We established in Lesson #1 that Knowledge Is King. If this is so, then your market is the queen.
Buffett’s statements above clearly express the fact that every business, even the largest one in any given industry, is a relatively small entity swimming within a massive socioeconomic complex, and it is that complex that determines whether success is at all possible.
The billion-dollar business is determined by the market structure, not by your idea or your abilities. This harks back to the fundamental idea of the entrepreneur as one who bears the risk in exploiting change.
Nobody quite “creates” a billion-dollar market; we merely exploit sociocultural and economic changes or realities that have created billion-dollar opportunities. No matter how “good” the idea is, it must “fit” the market.
One would assume that this is already obvious in simple terms to most entrepreneurs: nobody buys your idea, product, or service — people basically only buy vitamins (nice to have, fun, makes them feel better, etc.) and painkillers (solution to an immediate problem). Whatever you’re offering must fit into this existing psychosocial reality, or it doesn’t get adopted.
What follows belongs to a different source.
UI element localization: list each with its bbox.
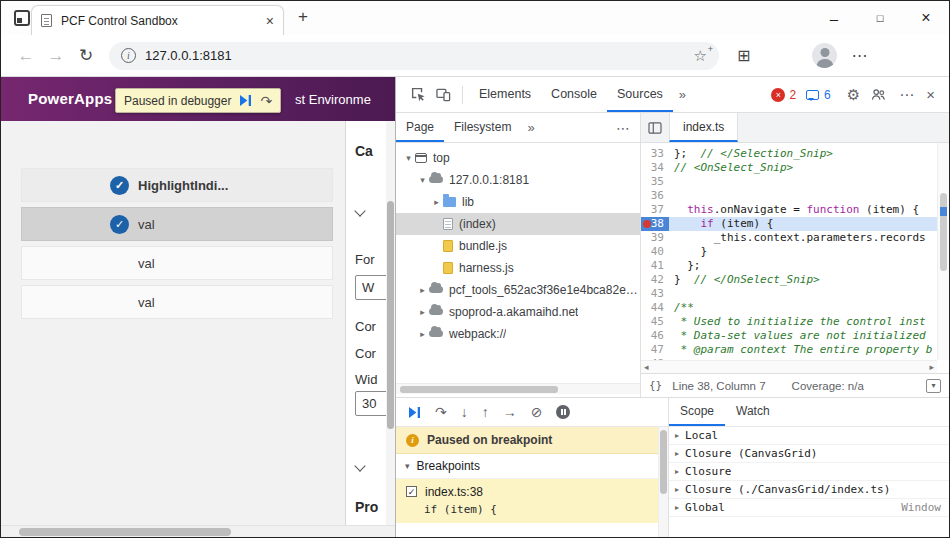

This does not mean that every billion-dollar business consciously “saw” the billion-dollar opportunity from Day 1 — that is actually very rare. It also does not mean that the billion-dollar market was well-defined before your idea came along. But every billion-dollar business was at some point a small fish swimming consciously (i.e. by design) or unconsciously (i.e. luckily) in a billion-dollar river (whether that river had been mapped or not) that was able to continuously provide the nourishment required to create monsters.
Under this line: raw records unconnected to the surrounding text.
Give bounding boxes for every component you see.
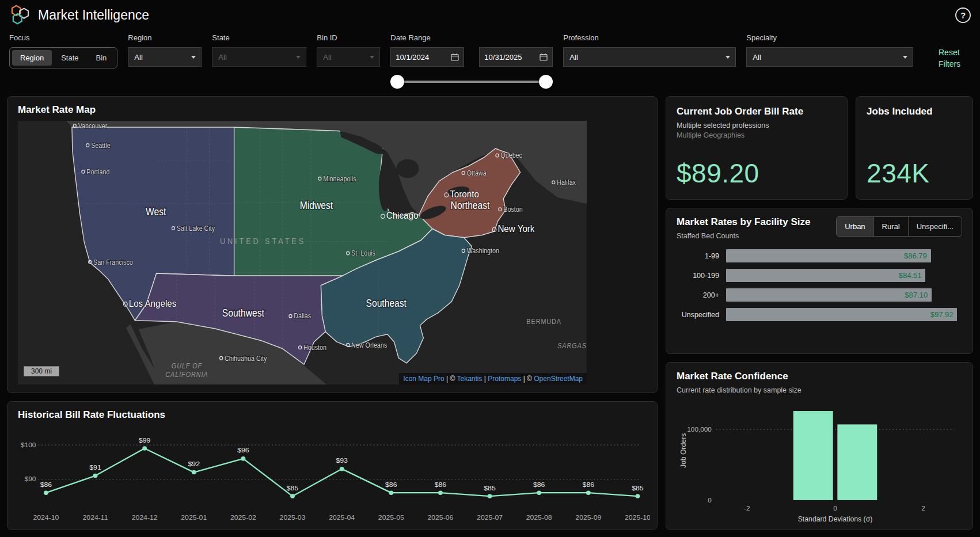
data-point[interactable] [340,467,344,471]
bermuda-label: BERMUDA [526,318,561,326]
slider-handle-end[interactable] [539,75,553,89]
historical-bill-rate-panel: Historical Bill Rate Fluctuations $90$10… [7,401,658,530]
attribution-link[interactable]: OpenStreetMap [534,375,583,383]
bin-id-dropdown[interactable]: All [317,47,380,67]
confidence-histogram: 0100,000-202Standard Deviations (σ)Job O… [677,397,962,525]
city-label: New Orleans [351,341,387,349]
facility-row: Unspecified$97.92 [677,308,962,321]
region-dropdown-value: All [128,53,186,62]
confidence-bar[interactable] [837,424,877,500]
city-label: Halifax [557,179,576,186]
bill-rate-line [46,448,638,496]
chevron-down-icon [720,48,735,66]
data-point[interactable] [241,456,245,461]
slider-track[interactable] [396,81,547,83]
market-rate-map-panel: Market Rate Map [7,96,658,393]
map-attribution: Icon Map Pro | © Tekantis | Protomaps | … [399,373,587,384]
facility-tab-urban[interactable]: Urban [837,217,873,236]
reset-filters-button[interactable]: Reset Filters [939,47,971,70]
facility-panel-subtitle: Staffed Bed Counts [677,232,810,240]
city-label: Salt Lake City [177,224,215,232]
help-icon[interactable]: ? [955,7,971,23]
city-label: Chicago [386,210,419,220]
data-point[interactable] [438,490,443,495]
profession-dropdown-value: All [564,53,720,62]
focus-option-region[interactable]: Region [12,50,52,66]
facility-tab-rural[interactable]: Rural [873,217,908,236]
data-point[interactable] [636,494,640,498]
date-start-value: 10/1/2024 [396,53,429,62]
x-tick-label: 2024-10 [33,513,59,521]
attribution-separator: | © [445,375,457,383]
y-tick-label: 0 [708,496,712,504]
region-dropdown[interactable]: All [128,47,202,67]
map-panel-title: Market Rate Map [7,97,657,121]
profession-dropdown[interactable]: All [563,47,736,67]
attribution-link[interactable]: Icon Map Pro [403,375,444,383]
bin-id-dropdown-value: All [317,53,364,62]
data-point[interactable] [537,490,541,495]
confidence-panel-subtitle: Current rate distribution by sample size [677,386,962,394]
y-tick-label: 100,000 [687,425,712,433]
state-dropdown[interactable]: All [212,47,306,67]
facility-bar-value: $87.10 [905,291,932,299]
page-title: Market Intelligence [38,7,149,23]
city-label: Vancouver [78,123,108,130]
map-scale-bar: 300 mi [24,366,59,376]
bill-rate-card-geography: Multiple Geographies [677,131,837,139]
data-point[interactable] [44,490,48,495]
calendar-icon [451,53,459,61]
confidence-panel-title: Market Rate Confidence [677,371,962,382]
x-tick-label: 0 [833,504,837,512]
x-tick-label: 2025-01 [181,513,207,521]
facility-row: 1-99$86.79 [677,249,962,262]
data-point[interactable] [389,490,393,495]
confidence-bar[interactable] [793,411,833,500]
data-point[interactable] [586,490,591,495]
date-range-slider[interactable] [390,74,553,89]
date-start-input[interactable]: 10/1/2024 [390,47,464,67]
attribution-link[interactable]: Protomaps [488,375,521,383]
slider-handle-start[interactable] [390,75,404,89]
facility-bar[interactable]: $87.10 [726,288,932,302]
facility-category-label: Unspecified [677,311,726,319]
data-point[interactable] [142,446,147,451]
date-end-input[interactable]: 10/31/2025 [479,47,553,67]
bin-id-filter-group: Bin ID All [317,33,380,67]
specialty-dropdown-value: All [747,53,898,62]
historical-panel-title: Historical Bill Rate Fluctuations [7,402,657,426]
profession-filter-group: Profession All [563,33,736,67]
data-point-label: $86 [385,481,397,489]
us-market-rate-map[interactable]: VancouverSeattlePortlandSalt Lake CitySa… [18,121,587,384]
focus-option-state[interactable]: State [53,50,86,66]
data-point[interactable] [488,494,492,498]
x-tick-label: 2025-10 [625,513,650,521]
specialty-label: Specialty [746,33,913,42]
facility-bar-value: $97.92 [930,310,958,319]
data-point[interactable] [192,470,196,475]
facility-bar[interactable]: $84.51 [726,269,925,282]
focus-option-bin[interactable]: Bin [88,50,115,66]
facility-bar[interactable]: $97.92 [726,308,957,321]
chevron-down-icon [898,48,913,66]
specialty-dropdown[interactable]: All [746,47,913,67]
facility-bar[interactable]: $86.79 [726,249,931,262]
calendar-icon [540,53,548,61]
x-tick-label: 2025-04 [329,513,355,521]
state-filter-group: State All [212,33,306,67]
facility-bar-chart: 1-99$86.79100-199$84.51200+$87.10Unspeci… [677,249,962,321]
data-point-label: $92 [188,460,200,468]
x-tick-label: 2025-05 [378,513,404,521]
data-point-label: $85 [632,484,644,492]
rate-confidence-panel: Market Rate Confidence Current rate dist… [666,362,973,530]
app-header: Market Intelligence ? [0,0,980,28]
region-label-midwest: Midwest [300,200,333,211]
city-label: Toronto [450,188,479,199]
data-point[interactable] [290,494,295,498]
attribution-link[interactable]: Tekantis [457,375,482,383]
bill-rate-value: $89.20 [677,158,837,190]
data-point[interactable] [93,474,98,478]
facility-tab-unspecifi[interactable]: Unspecifi... [908,217,962,236]
city-label: Chihuahua City [225,355,267,362]
facility-category-label: 100-199 [677,272,726,280]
To continue with the riverine analogies consider swimmers and the ocean — no matter how strong a swimmer you are, you aren’t going anywhere if you’re swimming against the tide. On the other hand, as long as you can stay afloat, going with the tide can carry you extremely far, much farther than an Olympic swimmer swimming in the wrong direction.
Your entrepreneurial knowledge and skills will benefit you nothing if you’re in the wrong market, and the power of the market is greater than your power, awesome as that may be.
The market, the idea/product/service, and your skillset have to align. Thus there is such a thing as “founder-market fit” as proposed by David Lee, and in Buffettology we should probably write this as “MARKET-founder fit” to keep our priorities straight.
From Rule #1 we can infer that the entrepreneur must devote a huge amount of time and energy to studying the right market. Obviously, picking the “right” market is a non-trivial challenge. A very under-appreciated resource in this regard is Peter Drucker’s “Seven Sources” model described in Innovation and Entrepreneurship.
If you’ve already found or stumbled into the billion-dollar market, then thank The Lord and apply all the other Rules.